Last year I wrote a post on how to write Japanese on a western style keyboard. You can find that HOWTO along with some fascinating backstory here. As I was already comfortable with Hangul (Korean), that meant that of the “big 3” Asian languages, I had a (very) basic comprehension of how to write with 2 of them. Well, I figured today seemed like a great day to tackle what is perhaps the most daunting one of all. That’s right, that means this HOWTO is going to cover how to write Chinese on your western keyboard! However, before we can delve into the mechanics of how the process works, we need to understand a little bit of the history.
Disclaimer: Everything you are about to read is based on my time spent with Google and Wikipedia. I’ve almost certainly got some or even much of this wrong so if you do see something I have incorrect, please let me know in the comments and I can update it.

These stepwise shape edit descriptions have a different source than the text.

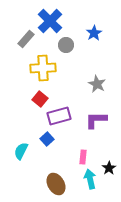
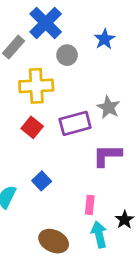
purple rectangle: (59, 116) -> (75, 123), moved
brown ellipse: (56, 184) -> (54, 241), turned -35

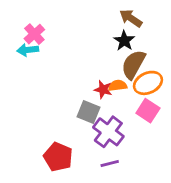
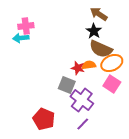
pink cross: (34, 34) -> (26, 26), turned 35
brown semicircle: (133, 64) -> (101, 49), turned -95
purple line: (110, 164) -> (83, 124), turned -32

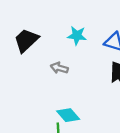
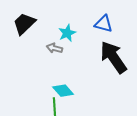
cyan star: (77, 36) -> (67, 33), moved, turned -30

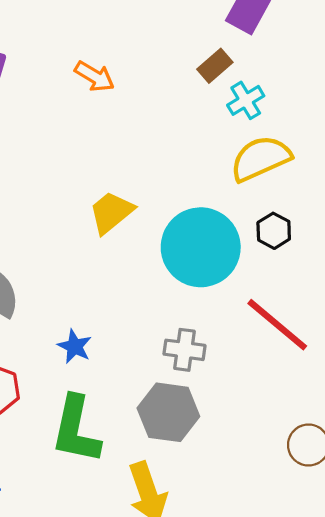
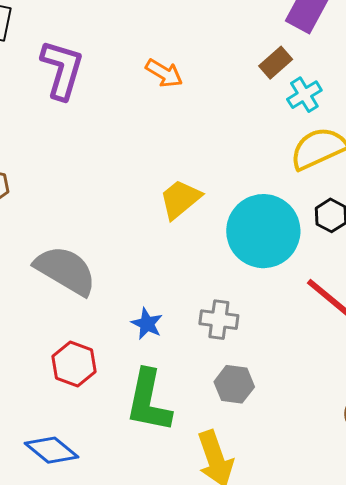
gray cross: (185, 350) -> (219, 320), moved
gray hexagon: (168, 412) -> (234, 384), size x0.7

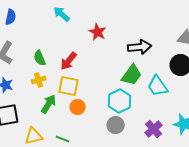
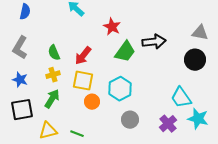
green trapezoid: (132, 75) -> (125, 52), moved
cyan trapezoid: (158, 86) -> (181, 98), moved
cyan hexagon: (120, 101) -> (120, 89), moved
green arrow: (49, 104) -> (52, 99), moved

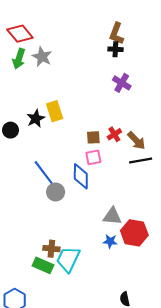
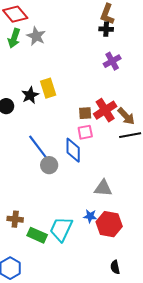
purple cross: (122, 83) -> (112, 61), turned 30
red cross: (114, 134) -> (105, 110), size x1.6
red hexagon: (134, 233) -> (109, 224), moved
blue star: (110, 241) -> (90, 216), moved
brown cross: (51, 249) -> (15, 219), moved

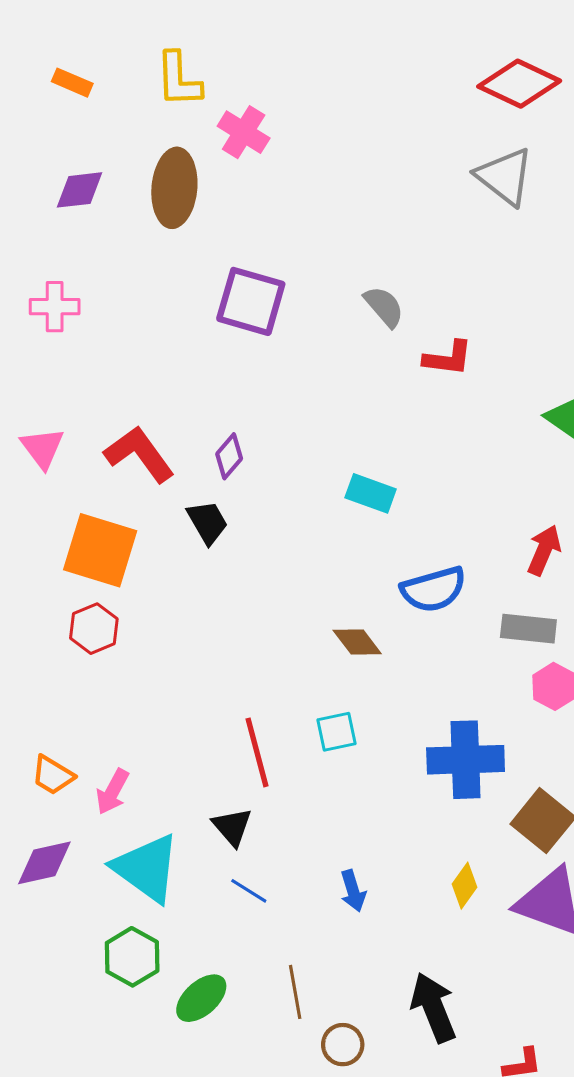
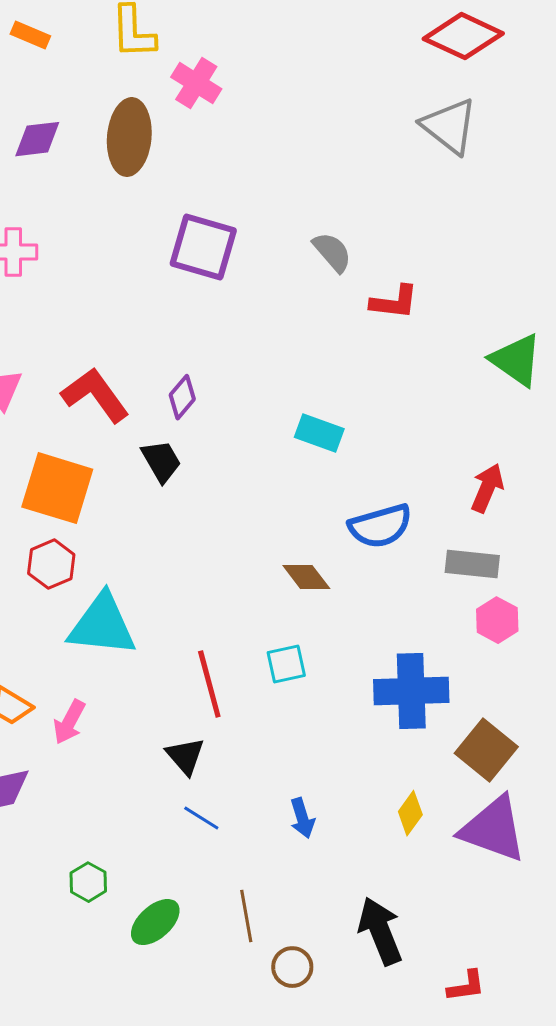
cyan triangle: (147, 868) -> (102, 625), moved, turned -30
green hexagon: (132, 957) -> (88, 882), size x0.7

First and foremost, it’s important to know that according to Wikipedia, “Chinese” is not one cohesive language but is rather a collection of between 7 and 13 “language dialects” that collectively form the “language family” that Westerner’s tend to think of as Chinese. Of these dialects, by far the most common is one you’ve almost certainly heard of and that is called “Mandarin.” But that’s not the only one. There are other dialects such as “Wu”, “Yue”, and “Min”. What’s fascinating about these is that they are what is described as “mutually unintelligible” languages. That is to say, despite sharing similar roots, a speaker from one dialect will not be able to readily communicate with a speaker from another dialect. Think Spanish and Italian. Same Latin root, but if a Spanish person travels to Italy, they would have difficulty communicating.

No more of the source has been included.